In the FSMA implementation piece, FDA is requesting an additional $295.8 million, of which $252.4 million will come in the form of new user fees to build a strong, reliable food safety system. FDA is requesting an additional $10 million to hire more inspectors for China.
“We have to acknowledge that FDA is underfunded. Nobody does what FDA does,” Mike Greene, vice president for government relations for the Council for Responsible Nutrition told us.
Greene cautioned about reading too much into the budget numbers in FDA’s request. The system by which federal agencies set their budget priorities is really more a way for agencies to alert Congress as to what they need to do their jobs, he said. The purse strings are controlled by the House of Representatives.
“We have to look at it as sort of a signal from FDA to Congress that they need more money, and if they can’t get the money from appropriations, they have to get it from user fees,” Greene said.
Strapped by FSMA
And the signal in this budget is that FDA feels itself under a lot of pressure to comply with Congressional mandates in the implementation of FSMA. In particular, the agency seems to be feeling the burden of the ramped-up inspection cycle.

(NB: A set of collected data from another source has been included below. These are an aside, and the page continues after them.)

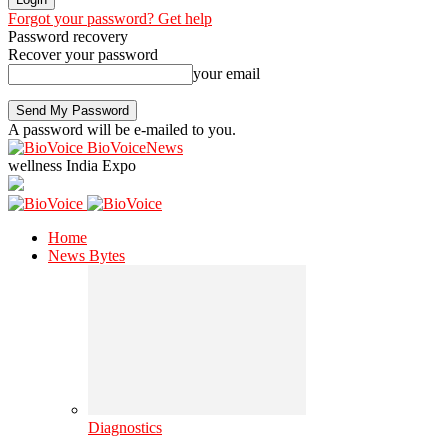
Forgot your password? Get help
Password recovery
Recover your password
your email
A password will be e-mailed to you.
BioVoiceNews
wellness India Expo
Home
News Bytes
Diagnostics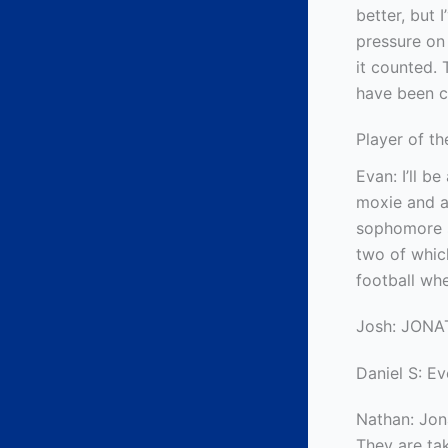
better, but 
pressure on
it counted.
have been c
Player of t
Evan: I’ll b
moxie and a
sophomore s
two of whic
football whe
Josh: JON
Daniel S: E
Nathan: Jon
They are tak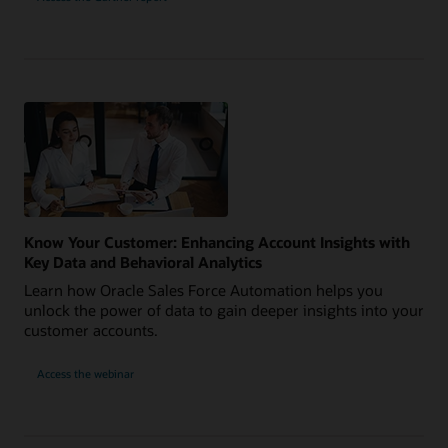
Know Your Customer: Enhancing Account Insights with
Key Data and Behavioral Analytics
Learn how Oracle Sales Force Automation helps you
unlock the power of data to gain deeper insights into your
customer accounts.
Access the webinar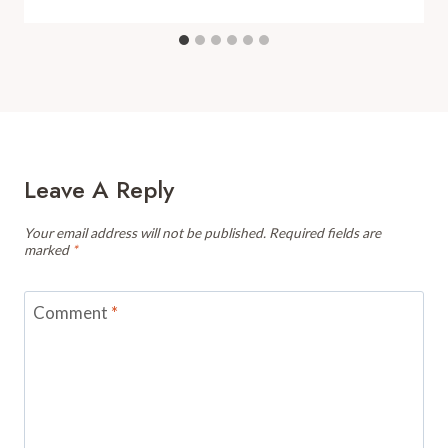
Leave A Reply
Your email address will not be published.
Required fields are
marked
*
Comment
*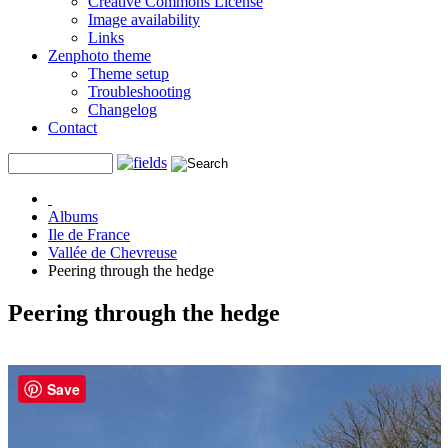
Creative Commons License
Image availability
Links
Zenphoto theme
Theme setup
Troubleshooting
Changelog
Contact
Albums
Ile de France
Vallée de Chevreuse
Peering through the hedge
Peering through the hedge
Save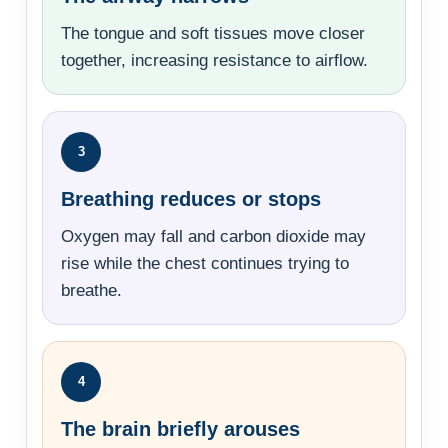
The tongue and soft tissues move closer
together, increasing resistance to airflow.
3
Breathing reduces or stops
Oxygen may fall and carbon dioxide may
rise while the chest continues trying to
breathe.
4
The brain briefly arouses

CRN in general supports a fully funded FDA, Greene said. He noted that the organization is a member of the Alliance for a Stronger FDA. As to the issue of who should bear the costs of a fully-funded FDA, Greene said the implementation of user fees is generally a matter of negotiation. Certain members of Congress are not fans of the concept, viewing the fees as new taxes, Greene said.
FDA’s budget request does not specify whether the agency is seeking to have the authority to charge a fee for initial inspections in the future. Nor would such a request typically contain that level of detail, Greene said, as that is the sort of issue that is part of the negotiation process.
“There will always be these issues that come up. The user fee issues come up every year and typically Congress says no. There is this middle ground where people think user fees could work, but on both sides of the political spectrum you have a certain amount of antagonism associated with user fees in any type of regulated industry,” Greene said.
“If you look at FSMA and the user fees that came about from it (such as the re-inspection fee that is already in place), they it only came about because industry was at the table with Congress and talking about what could be lived with and what couldn’t. And at the time we addressed those areas, in import fees and re-inspection.
“If a new user fee is for (an initial) inspection, I think you getting close to calling it more of a tax as opposed to the technical definition of a user fee. We thought a re-inspection fee makes sense; we want people to pass inspection,” Greene said.